In deciding whether to admit evidence on behalf of one accused of the co-accused's disposition, the trial judge is required to balance the fair trial-rights of the two accused. In some cases, the trial judge will conclude that a fair balance cannot be struck within the confines of a single trial and the judge will grant severance. In most cases, however, it should be possible to balance the fair trial rights of both accused.

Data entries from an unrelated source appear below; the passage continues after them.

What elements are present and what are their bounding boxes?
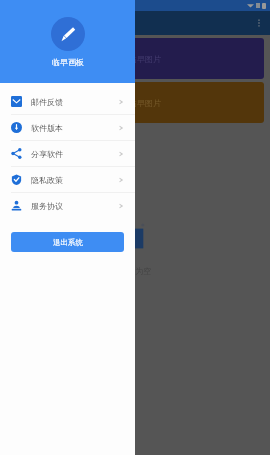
staticText: 临早图片: [129, 98, 161, 108]
button[interactable]: 隐私政策: [0, 167, 135, 192]
staticText: 临早画板: [52, 57, 84, 67]
staticText: 退出系统: [53, 238, 83, 247]
staticText: 内容为空: [119, 266, 151, 276]
staticText: 服务协议: [31, 201, 63, 211]
staticText: 邮件反馈: [31, 97, 63, 107]
staticText: 软件版本: [31, 123, 63, 133]
button[interactable]: 临早图片: [6, 82, 264, 123]
button[interactable]: 退出系统: [11, 232, 124, 252]
button[interactable]: 软件版本: [0, 115, 135, 140]
button[interactable]: 服务协议: [0, 193, 135, 218]
button[interactable]: 分享软件: [0, 141, 135, 166]
staticText: 隐私政策: [31, 175, 63, 185]
button[interactable]: 邮件反馈: [0, 89, 135, 114]
staticText: 临早图片: [129, 54, 161, 64]
staticText: 分享软件: [31, 149, 63, 159]
button[interactable]: 临早图片: [6, 38, 264, 79]
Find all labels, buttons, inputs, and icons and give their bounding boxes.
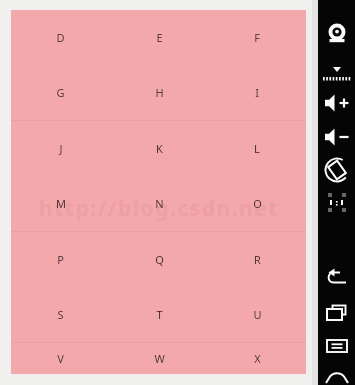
button[interactable]: L (208, 121, 306, 176)
button[interactable]: Volume up (318, 88, 355, 118)
staticText: P (57, 252, 64, 267)
staticText: M (56, 196, 66, 211)
staticText: E (156, 30, 163, 45)
button[interactable]: Volume down (318, 122, 355, 152)
button[interactable]: P (11, 232, 110, 287)
button[interactable]: G (11, 65, 110, 120)
button[interactable]: H (110, 65, 208, 120)
button[interactable]: Back (318, 262, 355, 292)
staticText: F (254, 30, 260, 45)
button[interactable]: V (11, 343, 110, 374)
button[interactable]: R (208, 232, 306, 287)
button[interactable]: D (11, 10, 110, 65)
button[interactable]: W (110, 343, 208, 374)
staticText: U (253, 307, 262, 322)
button[interactable]: X (208, 343, 306, 374)
staticText: N (155, 196, 164, 211)
staticText: S (57, 307, 64, 322)
staticText: K (156, 141, 163, 156)
staticText: J (59, 141, 63, 156)
staticText: D (56, 30, 65, 45)
button[interactable]: M (11, 176, 110, 231)
button[interactable]: E (110, 10, 208, 65)
button[interactable]: Q (110, 232, 208, 287)
button[interactable]: K (110, 121, 208, 176)
staticText: T (156, 307, 163, 322)
button[interactable]: F (208, 10, 306, 65)
staticText: W (154, 351, 165, 366)
button[interactable]: I (208, 65, 306, 120)
button[interactable]: S (11, 287, 110, 342)
staticText: X (254, 351, 261, 366)
button[interactable]: Zoom options (318, 64, 355, 84)
button[interactable]: Rotate (318, 155, 355, 185)
staticText: L (254, 141, 260, 156)
staticText: I (255, 85, 259, 100)
staticText: Q (155, 252, 164, 267)
staticText: G (56, 85, 65, 100)
staticText: H (155, 85, 164, 100)
button[interactable]: J (11, 121, 110, 176)
button[interactable]: U (208, 287, 306, 342)
button[interactable]: Overview (318, 298, 355, 328)
button[interactable]: T (110, 287, 208, 342)
button[interactable]: N (110, 176, 208, 231)
button[interactable]: Menu (318, 331, 355, 361)
staticText: O (253, 196, 262, 211)
staticText: R (254, 252, 261, 267)
button[interactable]: Home (318, 362, 355, 385)
staticText: V (57, 351, 64, 366)
button[interactable]: O (208, 176, 306, 231)
button[interactable]: Camera (318, 18, 355, 48)
staticText: http://blog.csdn.net (39, 194, 279, 223)
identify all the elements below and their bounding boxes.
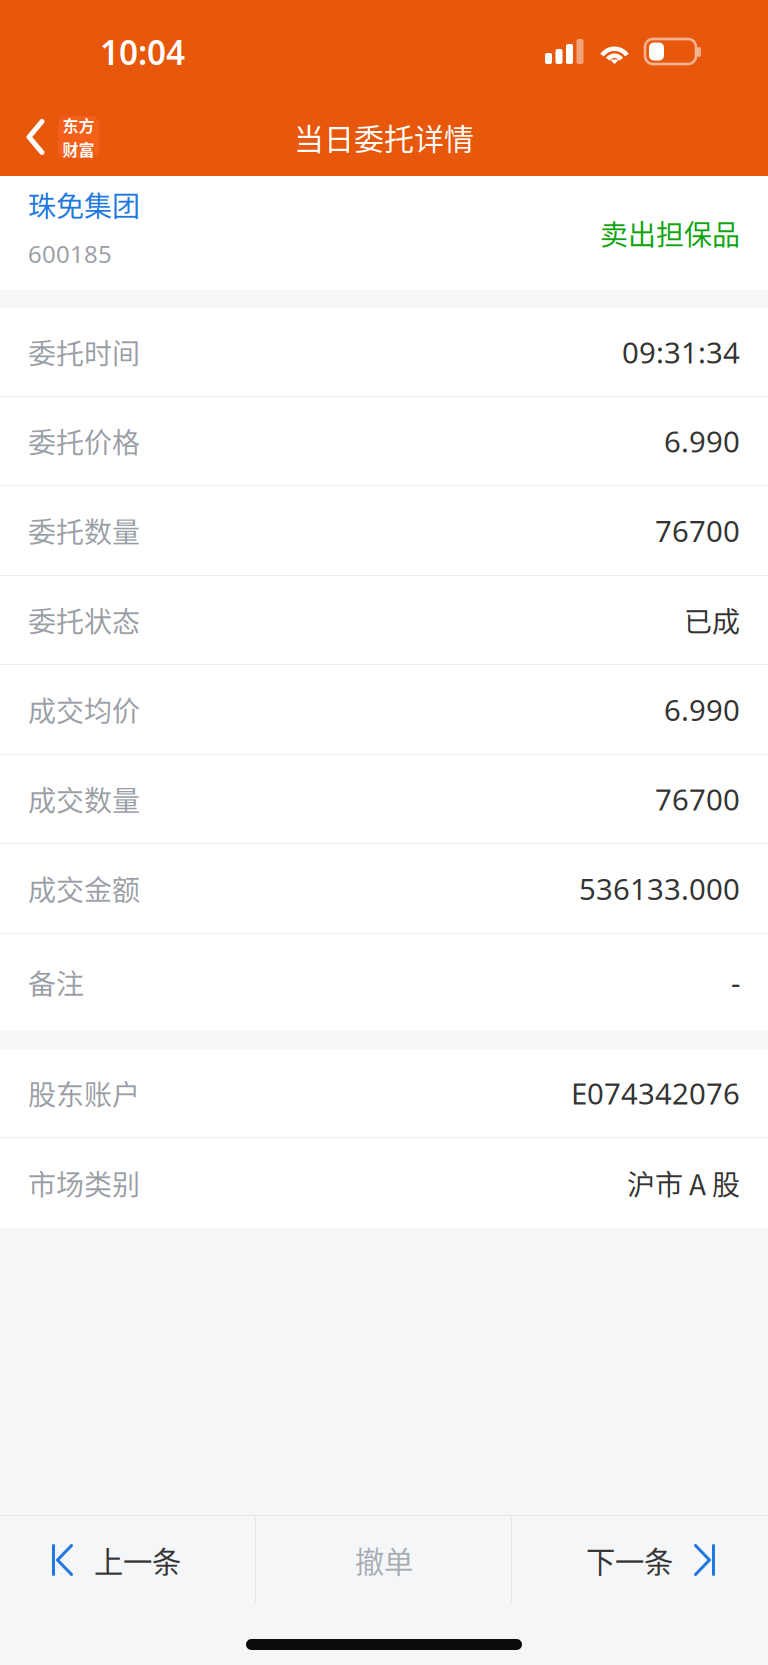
staticText: 珠免集团 <box>28 184 140 225</box>
staticText: 成交数量 <box>28 779 140 819</box>
staticText: 备注 <box>28 962 84 1003</box>
staticText: 10:04 <box>100 30 185 74</box>
staticText: 76700 <box>655 511 740 550</box>
staticText: 成交均价 <box>28 689 140 730</box>
staticText: 536133.000 <box>579 869 740 908</box>
staticText: 股东账户 <box>28 1073 140 1113</box>
staticText: 上一条 <box>94 1539 181 1581</box>
staticText: 6.990 <box>664 690 740 729</box>
staticText: 东方 <box>62 113 94 136</box>
staticText: 09:31:34 <box>622 332 740 372</box>
staticText: 76700 <box>655 780 740 818</box>
staticText: 委托价格 <box>28 421 140 461</box>
staticText: 市场类别 <box>28 1163 140 1203</box>
staticText: 成交金额 <box>28 868 140 909</box>
staticText: 委托状态 <box>28 600 140 640</box>
staticText: 下一条 <box>586 1539 673 1581</box>
staticText: - <box>731 963 740 1002</box>
button[interactable]: 返回 东方财富 <box>0 98 115 176</box>
staticText: 财富 <box>62 138 94 161</box>
staticText: E074342076 <box>571 1074 740 1112</box>
button[interactable]: 下一条 <box>512 1516 768 1604</box>
staticText: 委托数量 <box>28 510 140 551</box>
staticText: 当日委托详情 <box>294 115 474 159</box>
staticText: 600185 <box>28 238 112 270</box>
button[interactable]: 上一条 <box>0 1516 256 1604</box>
staticText: 已成 <box>684 600 740 640</box>
button[interactable]: 撤单 <box>256 1516 512 1604</box>
staticText: 撤单 <box>355 1539 413 1581</box>
staticText: 6.990 <box>664 422 740 460</box>
staticText: 沪市 A 股 <box>627 1163 740 1203</box>
staticText: 委托时间 <box>28 332 140 372</box>
staticText: 卖出担保品 <box>600 213 740 253</box>
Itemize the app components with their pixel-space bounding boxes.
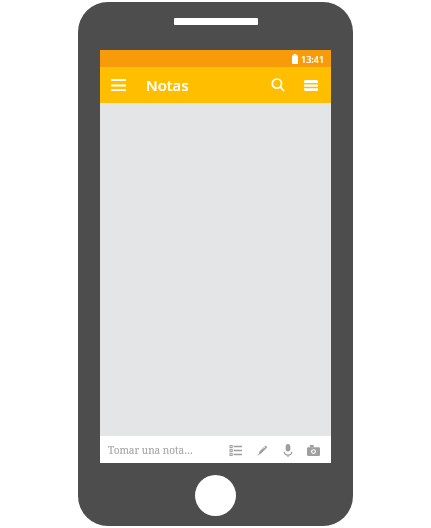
button[interactable]: New drawing [249, 437, 275, 463]
button[interactable]: Notas [146, 75, 189, 95]
button[interactable]: New list [223, 437, 249, 463]
button[interactable]: Change view [297, 68, 325, 102]
button[interactable]: Search [261, 68, 295, 102]
button[interactable]: Open navigation drawer [100, 67, 136, 103]
staticText: 13:41 [301, 53, 325, 65]
button[interactable]: Home [195, 475, 236, 516]
button[interactable]: New voice note [275, 437, 301, 463]
button[interactable]: New photo note [301, 437, 325, 463]
button[interactable]: Tomar una nota… [108, 443, 223, 457]
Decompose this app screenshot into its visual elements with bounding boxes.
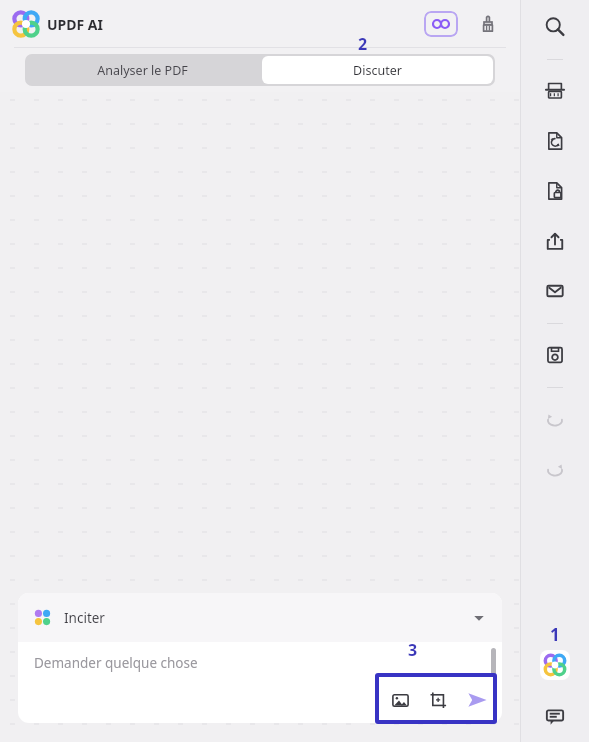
button[interactable]: Comments bbox=[538, 700, 572, 734]
button[interactable]: Share bbox=[527, 216, 583, 266]
button[interactable]: Convert PDF bbox=[527, 116, 583, 166]
button[interactable]: Clear conversation bbox=[474, 10, 502, 38]
staticText: UPDF AI bbox=[47, 15, 103, 34]
staticText: 2 bbox=[358, 33, 368, 55]
staticText: Inciter bbox=[64, 609, 105, 627]
button[interactable]: Undo bbox=[527, 394, 583, 444]
button[interactable]: Redo bbox=[527, 444, 583, 494]
button[interactable]: Save bbox=[527, 330, 583, 380]
button[interactable]: UPDF AI bbox=[540, 650, 570, 680]
staticText: 1 bbox=[550, 623, 560, 646]
staticText: Discuter bbox=[353, 62, 402, 79]
staticText: Demander quelque chose bbox=[34, 654, 198, 672]
button[interactable]: Capture area bbox=[422, 684, 454, 716]
button[interactable]: Discuter bbox=[262, 56, 493, 84]
button[interactable]: Send bbox=[460, 683, 494, 717]
button[interactable]: OCR bbox=[527, 66, 583, 116]
button[interactable]: Unlimited AI credits bbox=[424, 11, 458, 37]
button[interactable]: Attach image bbox=[384, 684, 416, 716]
button[interactable]: Protect PDF bbox=[527, 166, 583, 216]
button[interactable]: Search bbox=[527, 2, 583, 52]
button[interactable]: Email bbox=[527, 266, 583, 316]
button[interactable]: UPDF AI bbox=[14, 12, 103, 36]
staticText: Analyser le PDF bbox=[97, 62, 188, 79]
button[interactable]: Analyser le PDF bbox=[25, 54, 260, 86]
staticText: 3 bbox=[408, 639, 418, 661]
button[interactable]: Inciter bbox=[18, 593, 502, 642]
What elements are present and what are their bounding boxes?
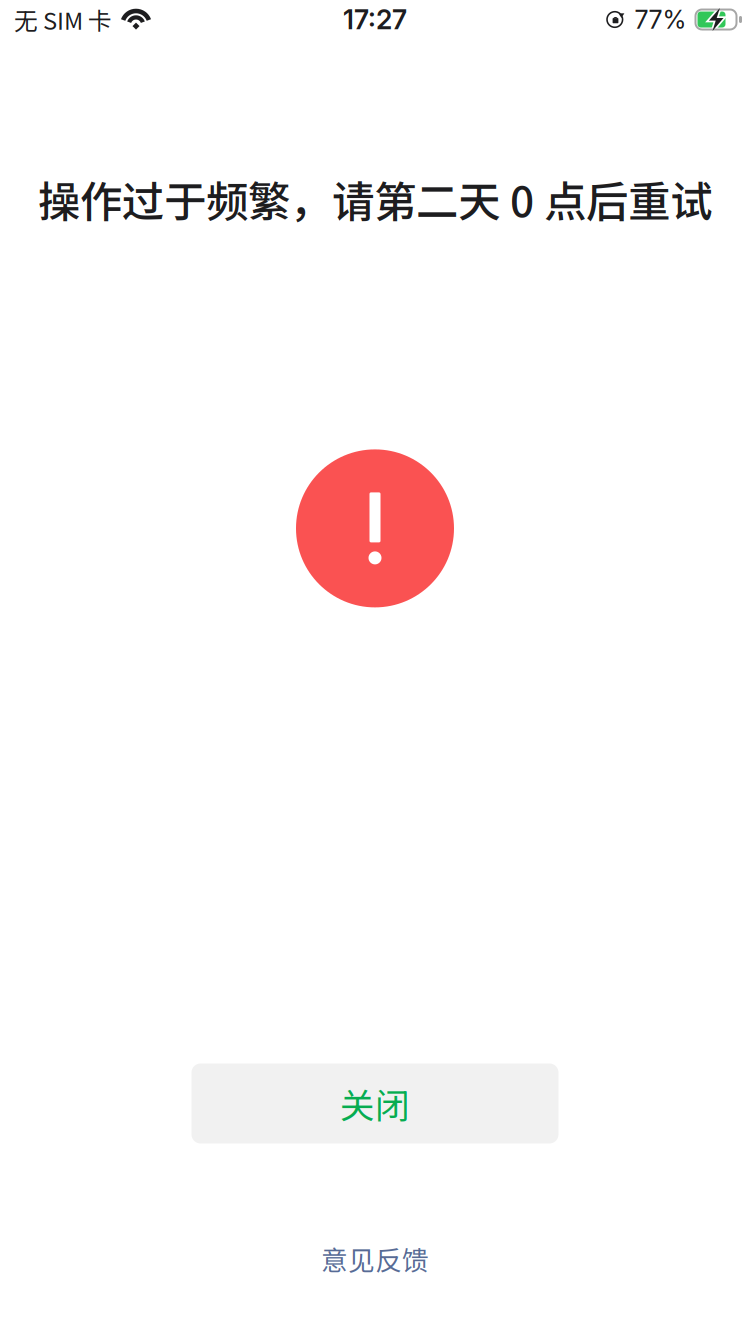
staticText: 17:27 [343,3,407,36]
staticText: 无 SIM 卡 [14,2,112,37]
button[interactable]: 意见反馈 [285,1234,465,1282]
staticText: 77% [634,4,686,35]
staticText: 操作过于频繁，请第二天 0 点后重试 [38,168,712,229]
staticText: 关闭 [340,1078,410,1129]
staticText: 意见反馈 [321,1239,429,1278]
button[interactable]: 关闭 [192,1064,558,1144]
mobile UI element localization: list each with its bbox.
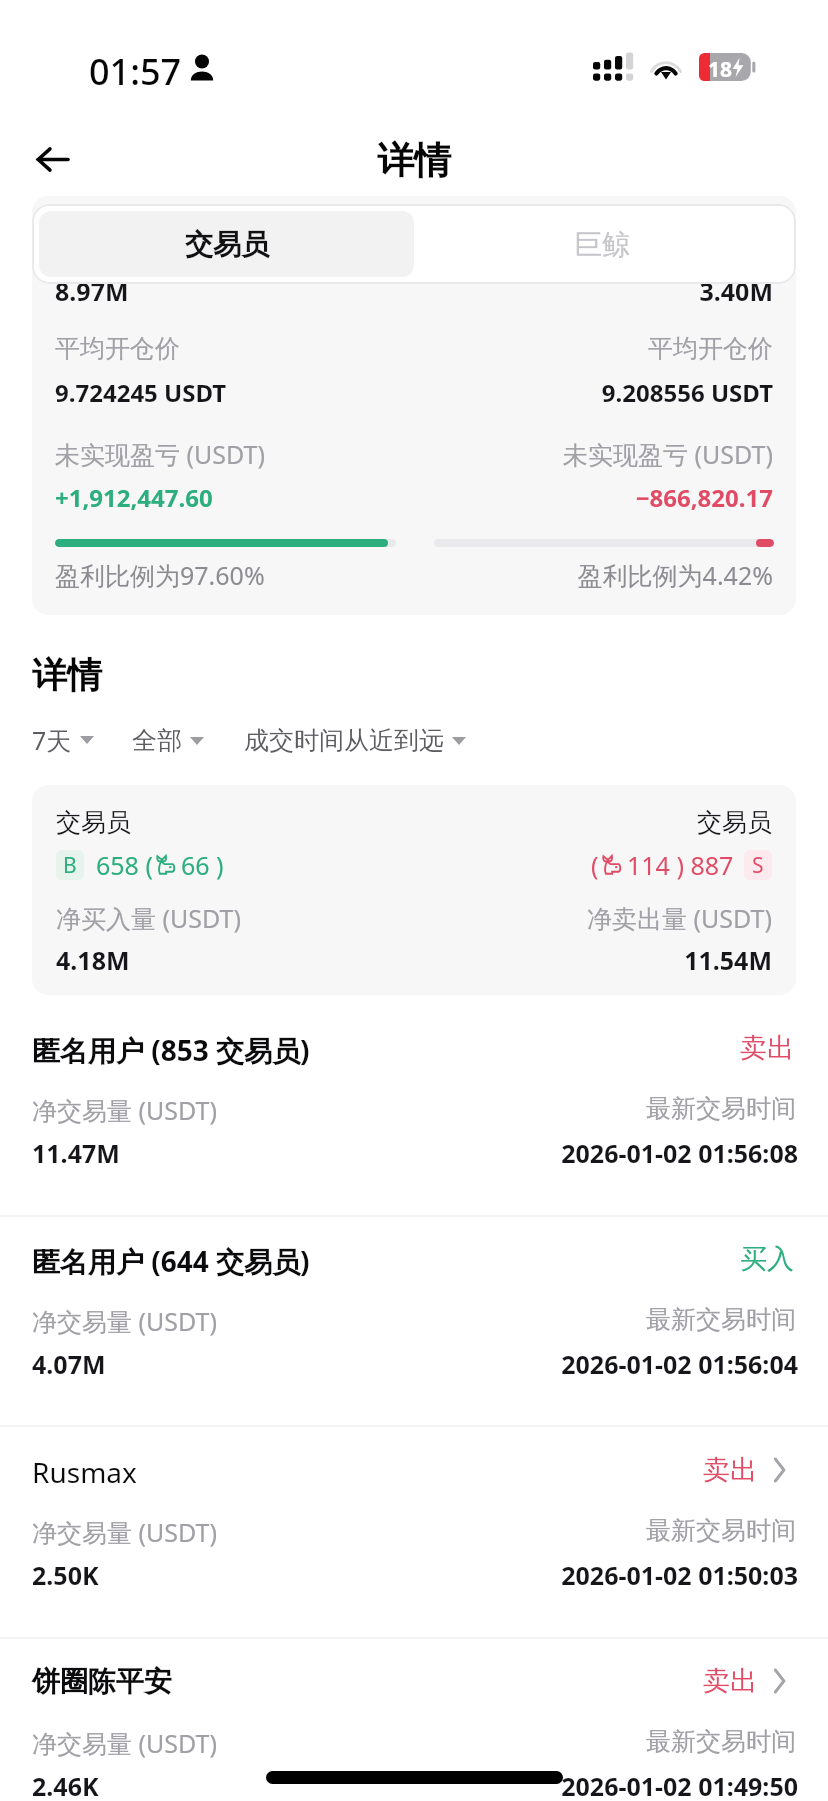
staticText: 全部	[132, 725, 182, 756]
button[interactable]: Back	[19, 126, 85, 192]
staticText: 2.46K	[32, 1769, 99, 1801]
staticText: 平均开仓价	[55, 333, 180, 364]
button[interactable]: 7天	[28, 717, 98, 763]
staticText: 4.18M	[56, 943, 130, 977]
staticText: 饼圈陈平安	[32, 1664, 172, 1699]
staticText: +1,912,447.60	[55, 481, 213, 514]
staticText: 2026-01-02 01:56:08	[0, 1136, 798, 1170]
staticText: 8.97M	[55, 274, 129, 308]
staticText: 最新交易时间	[0, 1093, 796, 1124]
staticText: 净交易量 (USDT)	[32, 1304, 217, 1338]
staticText: 未实现盈亏 (USDT)	[0, 437, 773, 471]
staticText: 卖出	[703, 1453, 757, 1487]
staticText: 2026-01-02 01:50:03	[0, 1558, 798, 1592]
staticText: 7天	[32, 723, 72, 757]
staticText: 未实现盈亏 (USDT)	[55, 437, 265, 471]
staticText: 平均开仓价	[0, 333, 773, 364]
button[interactable]: 成交时间从近到远	[240, 719, 470, 762]
button[interactable]	[0, 1437, 828, 1636]
staticText: 2.50K	[32, 1558, 99, 1592]
staticText: 成交时间从近到远	[244, 725, 444, 756]
staticText: B	[63, 851, 77, 880]
button[interactable]	[32, 785, 796, 995]
staticText: 114 ) 887	[627, 848, 734, 882]
staticText: 净卖出量 (USDT)	[0, 901, 772, 935]
staticText: 净交易量 (USDT)	[32, 1726, 217, 1760]
staticText: 盈利比例为97.60%	[55, 558, 265, 592]
staticText: 盈利比例为4.42%	[0, 558, 773, 592]
button[interactable]: 交易员	[39, 211, 414, 277]
staticText: 详情	[32, 653, 102, 697]
staticText: 匿名用户 (853 交易员)	[32, 1031, 310, 1069]
staticText: 18	[708, 55, 733, 84]
staticText: 最新交易时间	[0, 1515, 796, 1546]
staticText: 交易员	[0, 807, 772, 838]
button[interactable]: 巨鲸	[414, 211, 789, 277]
staticText: 详情	[377, 137, 451, 184]
staticText: 最新交易时间	[0, 1304, 796, 1335]
staticText: 净买入量 (USDT)	[56, 901, 241, 935]
staticText: 匿名用户 (644 交易员)	[32, 1242, 310, 1280]
staticText: 4.07M	[32, 1347, 106, 1381]
staticText: 卖出	[703, 1664, 757, 1698]
staticText: 买入	[740, 1242, 794, 1276]
staticText: 658 (	[96, 848, 153, 882]
staticText: 巨鲸	[574, 227, 630, 262]
button[interactable]	[0, 1015, 828, 1214]
staticText: 最新交易时间	[0, 1726, 796, 1757]
button[interactable]	[0, 1226, 828, 1425]
staticText: Rusmax	[32, 1453, 137, 1491]
staticText: −866,820.17	[0, 481, 773, 514]
staticText: 11.54M	[0, 943, 772, 977]
staticText: 01:57	[89, 47, 182, 96]
staticText: 交易员	[56, 807, 131, 838]
staticText: 交易员	[185, 227, 269, 262]
staticText: 2026-01-02 01:49:50	[0, 1769, 798, 1801]
button[interactable]	[0, 1648, 828, 1801]
staticText: (	[591, 848, 599, 882]
staticText: 9.208556 USDT	[0, 376, 773, 409]
staticText: 11.47M	[32, 1136, 120, 1170]
staticText: 净交易量 (USDT)	[32, 1515, 217, 1549]
staticText: 卖出	[740, 1031, 794, 1065]
staticText: 2026-01-02 01:56:04	[0, 1347, 798, 1381]
staticText: 净交易量 (USDT)	[32, 1093, 217, 1127]
staticText: 66 )	[181, 848, 224, 882]
staticText: 3.40M	[0, 274, 773, 308]
button[interactable]: 全部	[128, 719, 208, 762]
staticText: 9.724245 USDT	[55, 376, 227, 409]
staticText: S	[752, 851, 764, 880]
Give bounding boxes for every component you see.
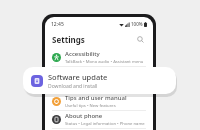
staticText: Software update — [48, 72, 108, 82]
staticText: Tips and user manual — [65, 94, 127, 102]
staticText: 12:45 — [51, 21, 64, 28]
staticText: About phone — [65, 112, 103, 120]
staticText: Status • Legal information • Phone name — [65, 121, 145, 127]
staticText: Useful tips • New features — [65, 103, 116, 109]
staticText: 100% — [131, 21, 143, 27]
button[interactable]: Accessibility — [45, 49, 153, 66]
staticText: TalkBack • Mono audio • Assistant menu — [65, 59, 144, 65]
button[interactable]: Software update — [23, 67, 176, 94]
staticText: Download and install — [48, 83, 98, 90]
button[interactable]: About phone — [45, 111, 153, 128]
button[interactable]: Tips and user manual — [45, 93, 153, 110]
staticText: Settings — [52, 34, 85, 45]
button[interactable]: Search settings — [135, 34, 146, 45]
staticText: Accessibility — [65, 50, 100, 58]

[8] In R. v. Suzack, 2000 CanLII 5630 (ON CA), [2000] O.J. No. 100, at para. 111, in addressing an issue of severance, Doherty J.A. discussed the trial judge's duty to balance the rights of co-accused in a joint trial:
Where accused are tried jointly, each is entitled to the constitutional protections inherent in the right to a fair trial. Those protections include the right to make full answer and defence and the right to be shielded from evidence which unfairly prejudices an accused. An accused's right to a fair trial does not, however, entitle that accused to exactly the same trial when tried jointly as the accused would have had had he been tried alone: R. v. Crawford, supra, at pp. 497-98; R. v. Pelletier (1986), 1986 CanLII 1179 (BC CA), 29 C.C.C. (3d) 533 (B.C.C.A.). In joint trials, one accused may elicit evidence or make submissions in support of his defence that are prejudicial to the other accused and could not have been elicited or made by the Crown. In those cases, the respective rights of each accused must be balanced by the trial judge so as to preserve the overall fairness of the trial.
Discussion:
[9] It is settled law that bad character evidence or other discreditable propensity conduct is generally not admissible when sought to be introduced by the Crown. However, in a joint trial, such evidence is potentially admissible when advanced by an accused against a co-accused, in order to provide for full answer and defence. When this type of evidence is introduced by an accused, it is appropriate that a limiting instruction be provided to the jury.
[10] After hearing the submissions of all counsel, it was clear that the thrust of the Pollock and Morrisson ratio outlining the purpose for advising the Court and a co-accused of a party’s intention to introduce bad character or propensity evidence was fundamentally one of fairness to all parties. At the same time, it is clear that the Court of Appeal in Pollock did not address the timing of such an application.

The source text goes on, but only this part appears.